Power Up Algorithmic Trading with Predictive Modeling -- A Demo

Algorithmic Trading with Python

I found a Python package for quant trading called zipline, which is currently used in production as the backtesting engine powering Quantopian.

Zipline is a Pythonic algorithmic trading library. The system is fundamentally event-driven and a close approximation of how live-trading systems operate. Currently, backtesting is well supported, but the intent is to develop the library for both paper and live trading, so that the same logic used for backtesting can be applied to the market.

Machine Learning with Python

The most popular package for machine learning in python is scikit-learn.

scikit-learn is a Python module for machine learning built on top of SciPy and distributed under the 3-Clause BSD license.

Combine algorithmic trading with machine learning models

As it becomes more and more easy to collect data, we have so much information that is beyond our traditional understanding machnism of our brain. Also, the full past is summarized into the data. Rules like behind.

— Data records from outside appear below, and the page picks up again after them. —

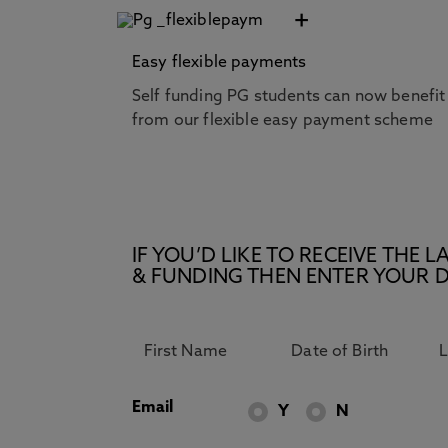
+
Easy flexible payments
Self funding PG students can now benefit
from our flexible easy payment scheme
IF YOU’D LIKE TO RECEIVE TH
& FUNDING THEN ENTER YOUR D
Email
Y
N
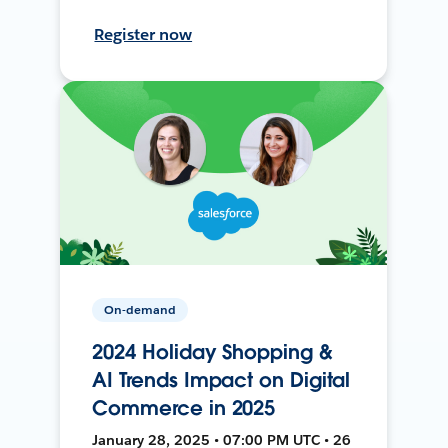
Register now
On-demand
2024 Holiday Shopping &
AI Trends Impact on Digital
Commerce in 2025
January 28, 2025 • 07:00 PM UTC • 26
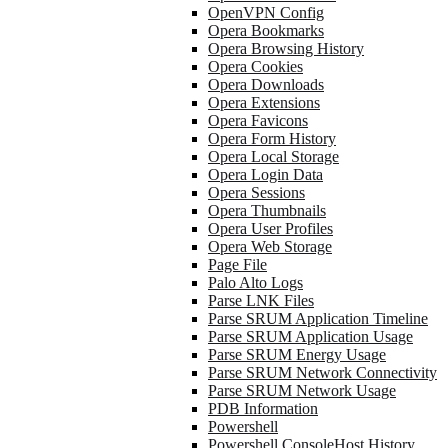
OpenVPN Config
Opera Bookmarks
Opera Browsing History
Opera Cookies
Opera Downloads
Opera Extensions
Opera Favicons
Opera Form History
Opera Local Storage
Opera Login Data
Opera Sessions
Opera Thumbnails
Opera User Profiles
Opera Web Storage
Page File
Palo Alto Logs
Parse LNK Files
Parse SRUM Application Timeline
Parse SRUM Application Usage
Parse SRUM Energy Usage
Parse SRUM Network Connectivity
Parse SRUM Network Usage
PDB Information
Powershell
Powershell ConsoleHost History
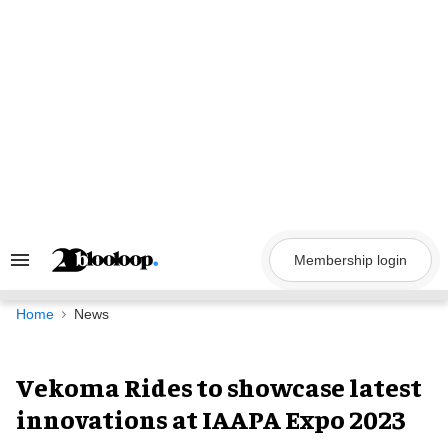
Skip
to
content
Membership login
Search
&
Section
Navigation
Home
News
Vekoma Rides to showcase latest
innovations at IAAPA Expo 2023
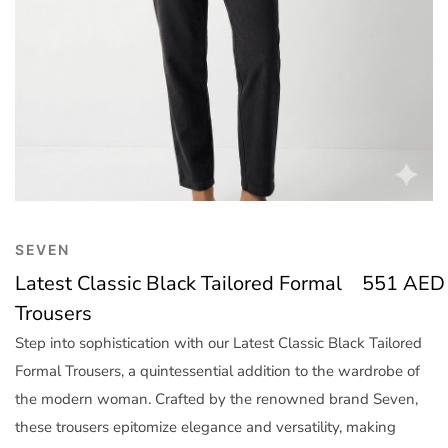
Trend
Outerwear
Women Activewear
Lingerie & Sleepwear
Women Bags
Women Accessories
Women Jewellery
SEVEN
Latest Classic Black Tailored Formal
551
AED
Trousers
Step into sophistication with our Latest Classic Black Tailored
Formal Trousers, a quintessential addition to the wardrobe of
the modern woman. Crafted by the renowned brand Seven,
these trousers epitomize elegance and versatility, making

Algo trading is not new. Nor is machine learning, thought it’s still quite young. But they have someting in common: they both try to draw the future according to history. Machine learning tries very hard to fit a flexible pattern on the past and use it to predict what we dont know yet, and in some circumstance its quite sucessfull. So I wondered the possibility of integrating this two methods together.

Implementation

This post is not aimed at showing a successfull trading algo. Instead, I will just show the way how you can embed a machine learning model into a quant trading algo. With Python and the zipline environemnt, you only neeed several lines to do that. I do all of this on Quantopian.com, and I suggest you try it too.

First, let’s look at a MACD demo provided by Quantopian, of which the algo will never lead you a attractive profit of course, just a demo of the code. (I changed it slightly, the original version can be found here)

# This example algorithm uses the Moving Average Crossover Divergence (MACD) indicator as a buy/sell signal.

# When the MACD signal less than 0, the stock price is trending down and it's time to sell.
# When the MACD signal greater than 0, the stock price is trending up it's time to buy.

# Because this algorithm uses the history function, it will only run in minute mode.
# We will constrain the trading to once per day at market open in this example.

import talib
import numpy as np
import pandas as pd

# Setup our variables
def initialize(context):
context.sec = symbol('AAPL')
context.pct_per_stock = 0.5
# Create a variable to track the date change
context.date = None

def handle_data(context, data):
stock = context.sec
todays_date = get_datetime().date()

# Do nothing unless the date has changed and its a new day,
# as we can also run this algo in minute data.
if todays_date == context.date:
return

# Set the new date
context.date = todays_date

# Load historical data(40 days here, including current day) for the stocks
prices = history(40, '1d', 'price')

# Create the MACD signal and pass in the three parameters: fast period, slow period, and the signal.
# This is a series that is indexed by sids.
macd = prices.apply(MACD, fastperiod=12, slowperiod=26, signalperiod=9)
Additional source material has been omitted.